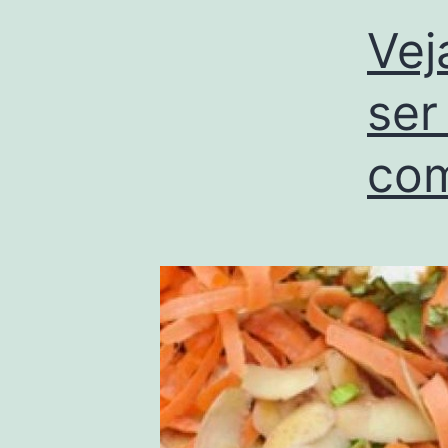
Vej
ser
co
----
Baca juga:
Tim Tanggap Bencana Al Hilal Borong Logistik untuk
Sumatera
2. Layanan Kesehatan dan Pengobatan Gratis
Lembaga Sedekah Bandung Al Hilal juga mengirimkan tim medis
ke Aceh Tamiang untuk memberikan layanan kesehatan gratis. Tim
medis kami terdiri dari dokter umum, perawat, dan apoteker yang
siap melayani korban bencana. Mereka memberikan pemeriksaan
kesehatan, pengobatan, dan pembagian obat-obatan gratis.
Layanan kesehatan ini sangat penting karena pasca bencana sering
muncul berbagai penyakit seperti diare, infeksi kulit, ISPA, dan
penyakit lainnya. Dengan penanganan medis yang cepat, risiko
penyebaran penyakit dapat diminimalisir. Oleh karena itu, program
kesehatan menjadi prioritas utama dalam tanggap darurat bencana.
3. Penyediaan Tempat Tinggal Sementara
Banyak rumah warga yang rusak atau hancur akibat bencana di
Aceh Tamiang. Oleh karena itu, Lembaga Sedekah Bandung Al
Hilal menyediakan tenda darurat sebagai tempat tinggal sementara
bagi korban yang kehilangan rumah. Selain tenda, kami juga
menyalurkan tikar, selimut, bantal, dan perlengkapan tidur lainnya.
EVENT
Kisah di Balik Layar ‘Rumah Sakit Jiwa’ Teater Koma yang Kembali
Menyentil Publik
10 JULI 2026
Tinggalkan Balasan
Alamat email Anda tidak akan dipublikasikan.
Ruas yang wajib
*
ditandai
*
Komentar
----
* What this task involves *
In the data above, which lines have "penyakit"? Report each of them.

* Solved problem *
muncul berbagai penyakit seperti diare, infeksi kulit, ISPA, dan
penyakit lainnya. Dengan penanganan medis yang cepat, risiko
penyebaran penyakit dapat diminimalisir. Oleh karena itu, program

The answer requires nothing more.